Records for processing:
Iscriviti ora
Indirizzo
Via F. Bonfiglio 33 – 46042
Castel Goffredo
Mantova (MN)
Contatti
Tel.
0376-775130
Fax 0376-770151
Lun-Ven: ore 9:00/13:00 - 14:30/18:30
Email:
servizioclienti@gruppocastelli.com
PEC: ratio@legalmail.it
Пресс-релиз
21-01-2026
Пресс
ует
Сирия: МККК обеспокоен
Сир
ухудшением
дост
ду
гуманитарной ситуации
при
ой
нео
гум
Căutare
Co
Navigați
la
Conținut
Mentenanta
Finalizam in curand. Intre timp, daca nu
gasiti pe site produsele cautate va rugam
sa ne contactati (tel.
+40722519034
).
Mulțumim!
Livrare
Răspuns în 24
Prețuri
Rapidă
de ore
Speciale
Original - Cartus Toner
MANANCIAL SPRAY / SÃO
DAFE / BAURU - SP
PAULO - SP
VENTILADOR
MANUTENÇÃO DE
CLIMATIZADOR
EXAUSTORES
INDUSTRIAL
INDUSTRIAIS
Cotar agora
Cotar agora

==

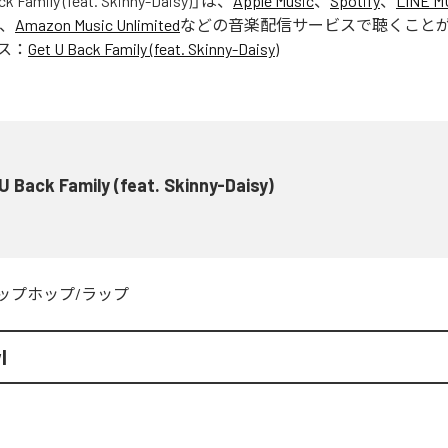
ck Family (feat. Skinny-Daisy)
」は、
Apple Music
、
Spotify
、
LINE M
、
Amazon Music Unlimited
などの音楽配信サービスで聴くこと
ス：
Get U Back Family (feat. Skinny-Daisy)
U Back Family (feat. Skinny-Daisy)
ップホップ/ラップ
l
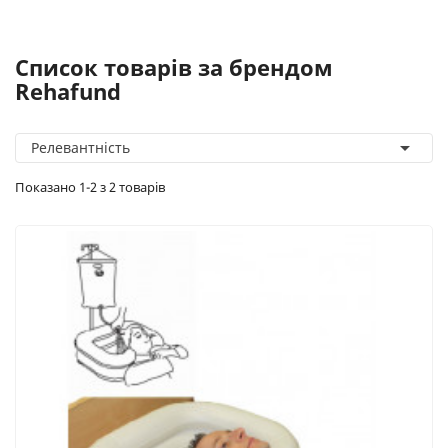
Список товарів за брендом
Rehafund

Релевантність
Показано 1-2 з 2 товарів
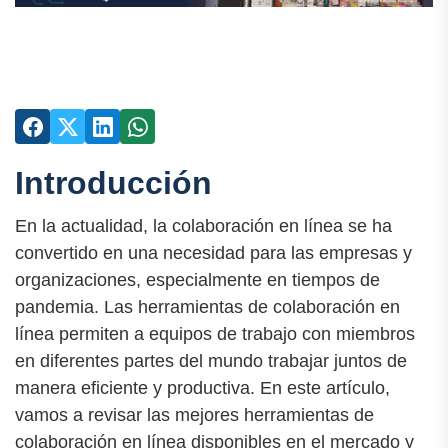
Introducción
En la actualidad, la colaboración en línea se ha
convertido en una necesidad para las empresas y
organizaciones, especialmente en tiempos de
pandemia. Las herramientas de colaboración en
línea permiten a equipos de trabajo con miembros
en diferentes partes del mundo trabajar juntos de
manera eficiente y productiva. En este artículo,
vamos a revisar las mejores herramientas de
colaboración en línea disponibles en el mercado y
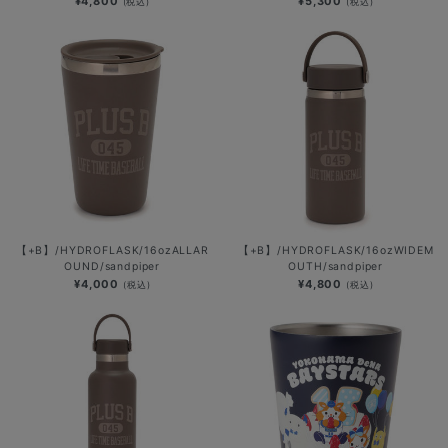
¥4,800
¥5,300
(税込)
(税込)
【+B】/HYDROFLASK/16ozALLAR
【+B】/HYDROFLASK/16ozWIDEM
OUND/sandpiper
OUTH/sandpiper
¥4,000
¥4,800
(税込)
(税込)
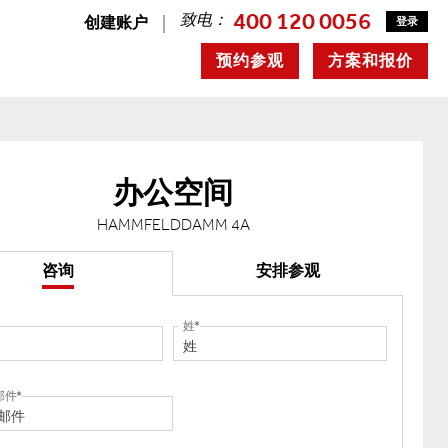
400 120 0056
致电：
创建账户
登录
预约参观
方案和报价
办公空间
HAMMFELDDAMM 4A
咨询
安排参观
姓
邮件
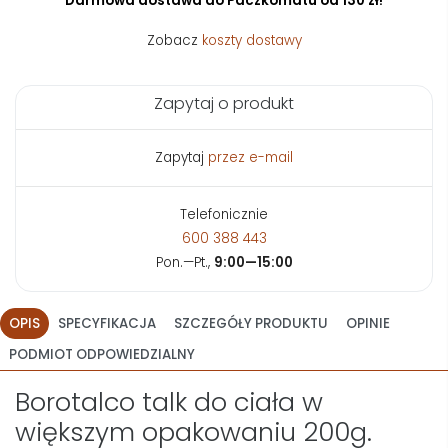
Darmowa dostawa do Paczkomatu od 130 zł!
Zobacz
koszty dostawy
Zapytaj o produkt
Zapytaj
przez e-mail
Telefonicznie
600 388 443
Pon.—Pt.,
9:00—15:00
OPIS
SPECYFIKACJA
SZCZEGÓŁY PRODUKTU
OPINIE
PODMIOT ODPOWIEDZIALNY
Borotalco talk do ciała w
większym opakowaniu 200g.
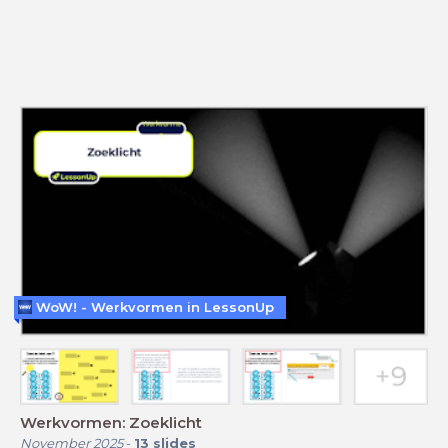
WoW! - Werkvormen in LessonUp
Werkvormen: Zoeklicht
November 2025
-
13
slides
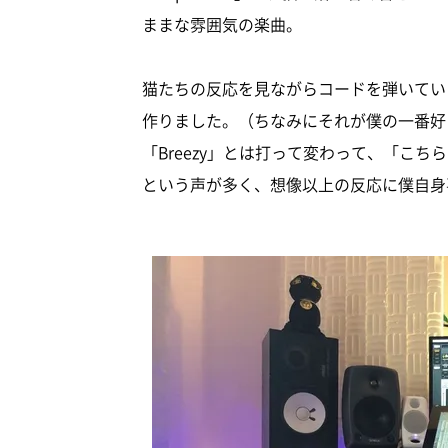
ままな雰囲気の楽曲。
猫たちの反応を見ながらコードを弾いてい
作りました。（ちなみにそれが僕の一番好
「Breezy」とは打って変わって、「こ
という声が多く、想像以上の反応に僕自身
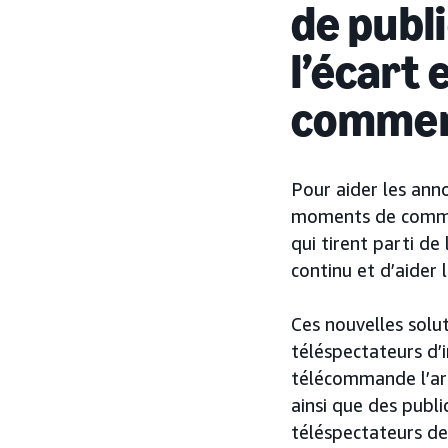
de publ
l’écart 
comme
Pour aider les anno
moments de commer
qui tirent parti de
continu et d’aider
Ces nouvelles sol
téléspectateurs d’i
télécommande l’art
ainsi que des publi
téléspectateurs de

Directions for this task: For the word "Skinny", return every line of the records that holds it.

Task result:
ck Family (feat. Skinny-Daisy)
Get U Back Family (feat. Skinny-Daisy)
U Back Family (feat. Skinny-Daisy)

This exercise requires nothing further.